Using Let’s Encrypt for Multiple Domains: Since you’re already using Let’s Encrypt, you can use it to generate a certificate that covers both domains. This is done using the certbot command with both domains specified.

Here’s a step-by-step guide:

Step 1: Update Apache Configuration

Ensure that your Apache configuration for the site includes the new domain as a ServerAlias.
For example, in your site’s configuration file (/etc/apache2/sites-available/your-site.conf), add:

ServerAlias newdomain.com

Step 2: Generate a New SSL Certificate

Run Certbot with both domains specified. The command would look something like this:

sudo certbot --apache -d existingdomain.com -d newdomain.com

This command tells Certbot to obtain a certificate that covers both your original domain and the new one.
Follow the prompts to complete the process.
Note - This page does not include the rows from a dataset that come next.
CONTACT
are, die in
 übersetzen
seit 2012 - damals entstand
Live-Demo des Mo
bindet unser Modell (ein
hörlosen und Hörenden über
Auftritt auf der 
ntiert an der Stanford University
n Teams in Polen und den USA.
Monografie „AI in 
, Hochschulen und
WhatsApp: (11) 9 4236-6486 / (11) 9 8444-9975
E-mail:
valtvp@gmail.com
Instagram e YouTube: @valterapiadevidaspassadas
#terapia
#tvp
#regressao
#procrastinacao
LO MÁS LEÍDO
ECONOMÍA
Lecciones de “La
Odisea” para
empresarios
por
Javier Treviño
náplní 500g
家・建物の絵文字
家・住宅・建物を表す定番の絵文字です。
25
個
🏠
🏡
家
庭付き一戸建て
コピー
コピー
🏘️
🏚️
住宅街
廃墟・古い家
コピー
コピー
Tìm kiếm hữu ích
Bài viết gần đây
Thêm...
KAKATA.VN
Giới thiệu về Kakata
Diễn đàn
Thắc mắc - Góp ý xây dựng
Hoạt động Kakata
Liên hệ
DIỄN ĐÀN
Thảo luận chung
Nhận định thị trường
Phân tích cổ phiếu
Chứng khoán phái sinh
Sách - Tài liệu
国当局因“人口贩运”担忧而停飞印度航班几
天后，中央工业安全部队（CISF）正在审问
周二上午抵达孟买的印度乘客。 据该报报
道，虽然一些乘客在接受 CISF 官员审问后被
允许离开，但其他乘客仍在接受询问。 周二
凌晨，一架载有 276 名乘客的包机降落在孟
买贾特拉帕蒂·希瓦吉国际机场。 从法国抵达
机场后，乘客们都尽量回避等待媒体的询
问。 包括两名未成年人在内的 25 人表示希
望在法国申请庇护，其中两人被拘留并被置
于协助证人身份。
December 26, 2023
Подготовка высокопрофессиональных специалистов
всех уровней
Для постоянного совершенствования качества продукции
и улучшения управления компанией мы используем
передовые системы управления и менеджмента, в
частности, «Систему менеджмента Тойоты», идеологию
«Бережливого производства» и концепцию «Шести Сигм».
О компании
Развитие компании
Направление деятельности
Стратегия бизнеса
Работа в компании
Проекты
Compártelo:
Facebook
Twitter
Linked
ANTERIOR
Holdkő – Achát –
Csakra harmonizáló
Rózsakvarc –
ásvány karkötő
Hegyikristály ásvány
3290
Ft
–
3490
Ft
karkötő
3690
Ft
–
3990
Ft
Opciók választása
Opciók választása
Step 3: Verify Apache Configuration

After obtaining the certificate, Certbot usually updates the Apache configuration automatically. However, it’s good practice to check.
Ensure the SSLCertificateFile and SSLCertificateKeyFile directives in your Apache configuration are pointing to the new certificate files.

Step 4: Restart Apache

Once everything is set up, restart Apache to apply the changes:

sudo systemctl restart apache2

Step 5: Test Your Configuration

After restarting Apache, test both the original and new domains in your web browser to ensure they are serving over HTTPS without errors.
You can also use an SSL checker online to verify that both domains are covered by the SSL certificate.

Remember, every time you renew your SSL certificate with Let’s Encrypt, both domains will be included. It’s essential to keep your SSL certificates up to date to avoid any security warnings or accessibility issues with your site.